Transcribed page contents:
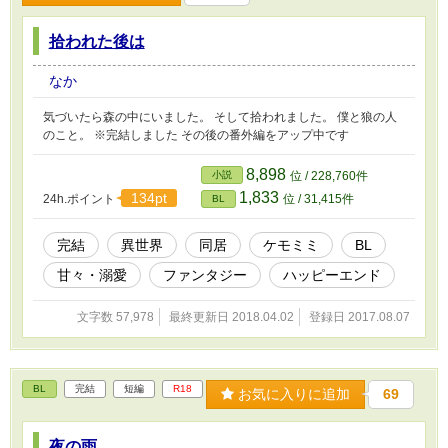
拾われた後は
なか
気づいたら森の中にいました。 そして拾われました。 僕と狼の人
のこと。 ※完結しました その後の番外編をアップ中です
8,898
小説
位 / 228,760件
1,833
134pt
24h.ポイント
位 / 31,415件
BL
完結
異世界
同居
ケモミミ
BL
甘々・溺愛
ファンタジー
ハッピーエンド
文字数 57,978
最終更新日 2018.04.02
登録日 2017.08.07
BL
完結
短編
R18
お気に入りに追加
69
夜の雨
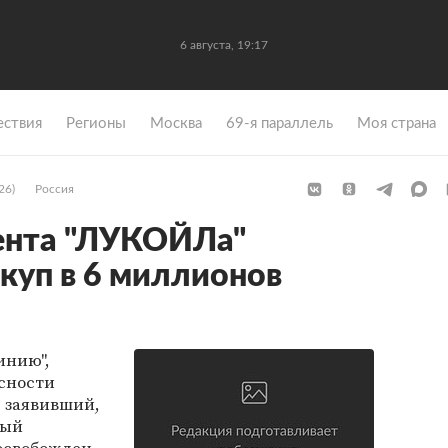
6 августа, 19:17
ствия
Регионы
Москва
69-я параллель
Моя страна
26)
Россия
ента "ЛУКОЙЛа"
куп в 6 миллионов
инию",
сности
, заявивший,
ный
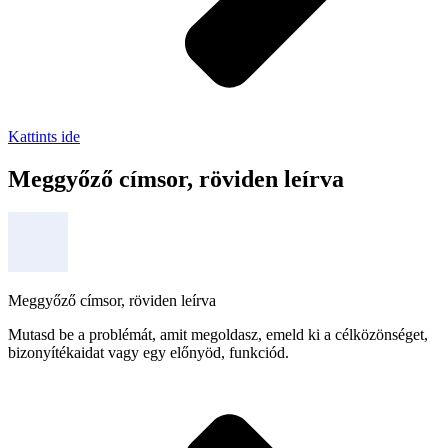
Kattints ide
Meggyőző címsor, röviden leírva
Meggyőző címsor, röviden leírva
Mutasd be a problémát, amit megoldasz, emeld ki a célközönséget,
bizonyítékaidat vagy egy előnyöd, funkciód.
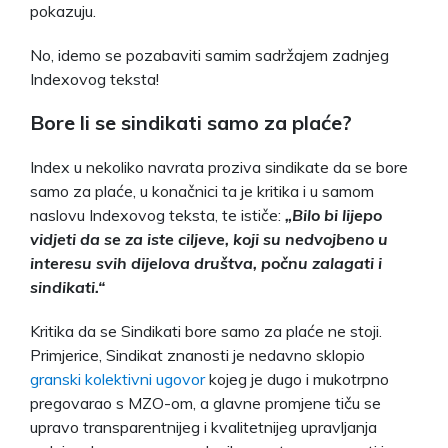
pokazuju.
No, idemo se pozabaviti samim sadržajem zadnjeg
Indexovog teksta!
Bore li se sindikati samo za plaće?
Index u nekoliko navrata proziva sindikate da se bore
samo za plaće, u konačnici ta je kritika i u samom
naslovu Indexovog teksta, te ističe:
„
Bilo bi lijepo
vidjeti da se za iste ciljeve, koji su nedvojbeno u
interesu svih dijelova društva, počnu zalagati i
sindikati.
“
Kritika da se Sindikati bore samo za plaće ne stoji.
Primjerice, Sindikat znanosti je nedavno sklopio
granski kolektivni ugovor
kojeg je dugo i mukotrpno
pregovarao s MZO-om, a glavne promjene tiču se
upravo transparentnijeg i kvalitetnijeg upravljanja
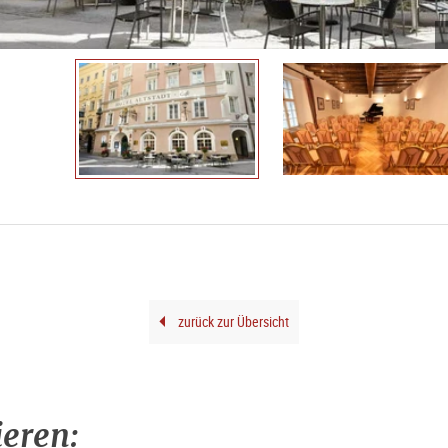
zurück zur Übersicht
ieren:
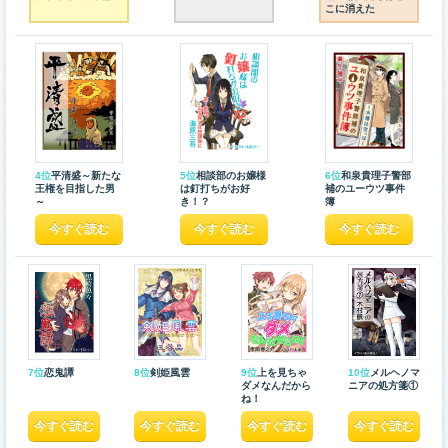
こに消えた
4位
平清盛～新たな
5位
相談部のお嬢様
6位
和泉貴理子警部
王権を目指した男
は釘打ちがお好
補のユーウツ事件
～
き！？
簿
今すぐ読む
今すぐ読む
今すぐ読む
7位
恋鬼譚
8位
剣姫風雲
9位
上を見ちゃ
10位
メルヘノマ
ダメなんだから
ニアの処方箋①
ね！
今すぐ読む
今すぐ読む
今すぐ読む
今すぐ読む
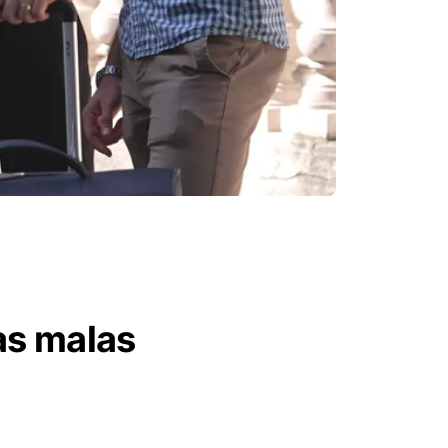
as malas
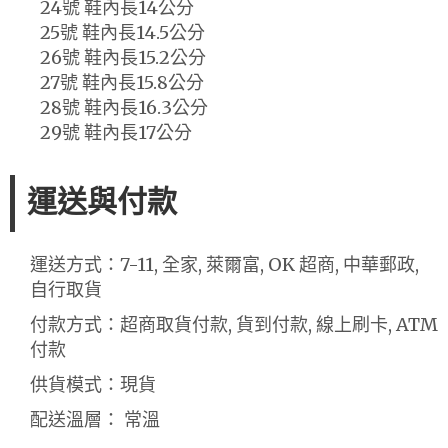
24號 鞋內長14公分
25號 鞋內長14.5公分
26號 鞋內長15.2公分
27號 鞋內長15.8公分
28號 鞋內長16.3公分
29號 鞋內長17公分
運送與付款
運送方式：7-11, 全家, 萊爾富, OK 超商, 中華郵政,
自行取貨
付款方式：超商取貨付款, 貨到付款, 線上刷卡, ATM
付款
供貨模式：現貨
配送溫層： 常溫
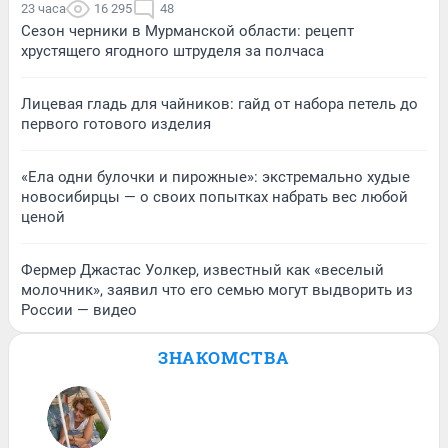
23 часа
16 295
48
Сезон черники в Мурманской области: рецепт
хрустящего ягодного штруделя за полчаса
Лицевая гладь для чайников: гайд от набора петель до
первого готового изделия
«Ела одни булочки и пирожные»: экстремально худые
новосибирцы — о своих попытках набрать вес любой
ценой
Фермер Джастас Уолкер, известный как «веселый
молочник», заявил что его семью могут выдворить из
России — видео
ЗНАКОМСТВА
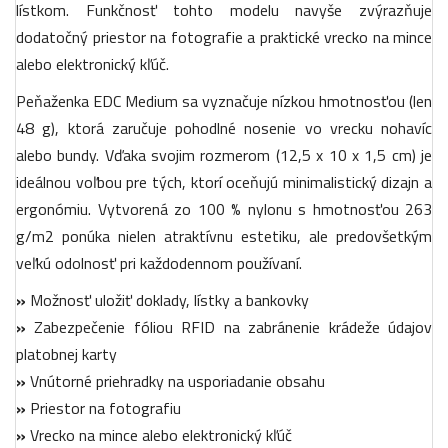
lístkom. Funkčnosť tohto modelu navyše zvýrazňuje
dodatočný priestor na fotografie a praktické vrecko na mince
alebo elektronický kľúč.
Peňaženka EDC Medium sa vyznačuje nízkou hmotnosťou (len
48 g), ktorá zaručuje pohodlné nosenie vo vrecku nohavíc
alebo bundy. Vďaka svojim rozmerom (12,5 x 10 x 1,5 cm) je
ideálnou voľbou pre tých, ktorí oceňujú minimalistický dizajn a
ergonómiu. Vytvorená zo 100 % nylonu s hmotnosťou 263
g/m2 ponúka nielen atraktívnu estetiku, ale predovšetkým
veľkú odolnosť pri každodennom používaní.
»
Možnosť uložiť doklady, lístky a bankovky
»
Zabezpečenie fóliou RFID na zabránenie krádeže údajov
platobnej karty
»
Vnútorné priehradky na usporiadanie obsahu
»
Priestor na fotografiu
»
Vrecko na mince alebo elektronický kľúč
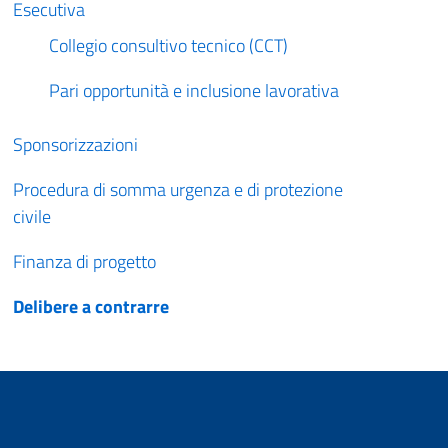
Esecutiva
Collegio consultivo tecnico (CCT)
Pari opportunità e inclusione lavorativa
Sponsorizzazioni
Procedura di somma urgenza e di protezione
civile
Finanza di progetto
Delibere a contrarre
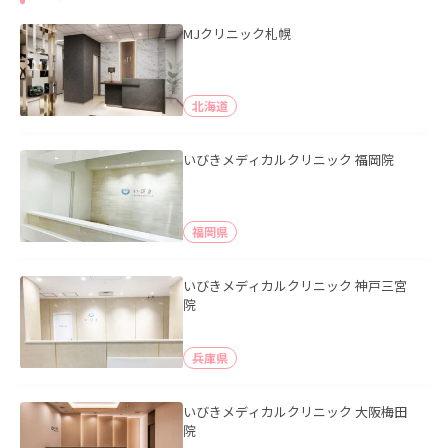
MJクリニック札幌
北海道
いびきメディカルクリニック 福岡院
福岡県
いびきメディカルクリニック 神戸三宮
院
兵庫県
いびきメディカルクリニック 大阪梅田
院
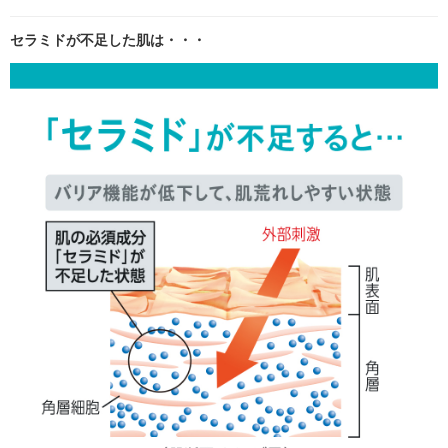
セラミドが不足した肌は・・・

**WHAT THE EXERCISE ASKS:** This exercise needs every entry retyped exactly, with the pictures removed.

**RESULT OF THE EXERCISE:**
拾われた後は
なか
気づいたら森の中にいました。 そして拾われました。 僕と狼の人
のこと。 ※完結しました その後の番外編をアップ中です
8,898
小説
位 / 228,760件
1,833
134pt
24h.ポイント
位 / 31,415件
BL
完結
異世界
同居
ケモミミ
BL
甘々・溺愛
ファンタジー
ハッピーエンド
文字数 57,978
最終更新日 2018.04.02
登録日 2017.08.07
BL
完結
短編
R18
お気に入りに追加
69
夜の雨
6 августа, 19:17
ствия
Регионы
Москва
69-я параллель
Моя страна
26)
Россия
ента "ЛУКОЙЛа"
куп в 6 миллионов
инию",
сности
, заявивший,
ный
Kattints ide
Meggyőző címsor, röviden leírva
Meggyőző címsor, röviden leírva
Mutasd be a problémát, amit megoldasz, emeld ki a célközönséget,
bizonyítékaidat vagy egy előnyöd, funkciód.
pokazuju.
No, idemo se pozabaviti samim sadržajem zadnjeg
Indexovog teksta!
Bore li se sindikati samo za plaće?
Index u nekoliko navrata proziva sindikate da se bore
samo za plaće, u konačnici ta je kritika i u samom
naslovu Indexovog teksta, te ističe:
„
Bilo bi lijepo
vidjeti da se za iste ciljeve, koji su nedvojbeno u
interesu svih dijelova društva, počnu zalagati i
sindikati.
“
Kritika da se Sindikati bore samo za plaće ne stoji.
Primjerice, Sindikat znanosti je nedavno sklopio
granski kolektivni ugovor
kojeg je dugo i mukotrpno
pregovarao s MZO-om, a glavne promjene tiču se
upravo transparentnijeg i kvalitetnijeg upravljanja
zurück zur Übersicht
ieren:
こに消えた
4位
平清盛～新たな
5位
相談部のお嬢様
6位
和泉貴理子警部
王権を目指した男
は釘打ちがお好
補のユーウツ事件
～
き！？
簿
今すぐ読む
今すぐ読む
今すぐ読む
7位
恋鬼譚
8位
剣姫風雲
9位
上を見ちゃ
10位
メルヘノマ
ダメなんだから
ニアの処方箋①
ね！
今すぐ読む
今すぐ読む
今すぐ読む
今すぐ読む
as malas
24號 鞋內長14公分
25號 鞋內長14.5公分
26號 鞋內長15.2公分
27號 鞋內長15.8公分
28號 鞋內長16.3公分
29號 鞋內長17公分
運送與付款
運送方式：7-11, 全家, 萊爾富, OK 超商, 中華郵政,
自行取貨
付款方式：超商取貨付款, 貨到付款, 線上刷卡, ATM
付款
供貨模式：現貨
配送溫層： 常溫
23 часа
16 295
48
Сезон черники в Мурманской области: рецепт
хрустящего ягодного штруделя за полчаса
Лицевая гладь для чайников: гайд от набора петель до
первого готового изделия
«Ела одни булочки и пирожные»: экстремально худые
новосибирцы — о своих попытках набрать вес любой
ценой
Фермер Джастас Уолкер, известный как «веселый
молочник», заявил что его семью могут выдворить из
России — видео
ЗНАКОМСТВА
lístkom. Funkčnosť tohto modelu navyše zvýrazňuje
dodatočný priestor na fotografie a praktické vrecko na mince
alebo elektronický kľúč.
Peňaženka EDC Medium sa vyznačuje nízkou hmotnosťou (len
48 g), ktorá zaručuje pohodlné nosenie vo vrecku nohavíc
alebo bundy. Vďaka svojim rozmerom (12,5 x 10 x 1,5 cm) je
ideálnou voľbou pre tých, ktorí oceňujú minimalistický dizajn a
ergonómiu. Vytvorená zo 100 % nylonu s hmotnosťou 263
g/m2 ponúka nielen atraktívnu estetiku, ale predovšetkým
veľkú odolnosť pri každodennom používaní.
»
Možnosť uložiť doklady, lístky a bankovky
»
Zabezpečenie fóliou RFID na zabránenie krádeže údajov
platobnej karty
»
Vnútorné priehradky na usporiadanie obsahu
»
Priestor na fotografiu
»
Vrecko na mince alebo elektronický kľúč
Esecutiva
Collegio consultivo tecnico (CCT)
Pari opportunità e inclusione lavorativa
Sponsorizzazioni
Procedura di somma urgenza e di protezione
civile
Finanza di progetto
Delibere a contrarre
MJクリニック札幌
北海道
いびきメディカルクリニック 福岡院
福岡県
いびきメディカルクリニック 神戸三宮
院
兵庫県
いびきメディカルクリニック 大阪梅田
院
セラミドが不足した肌は・・・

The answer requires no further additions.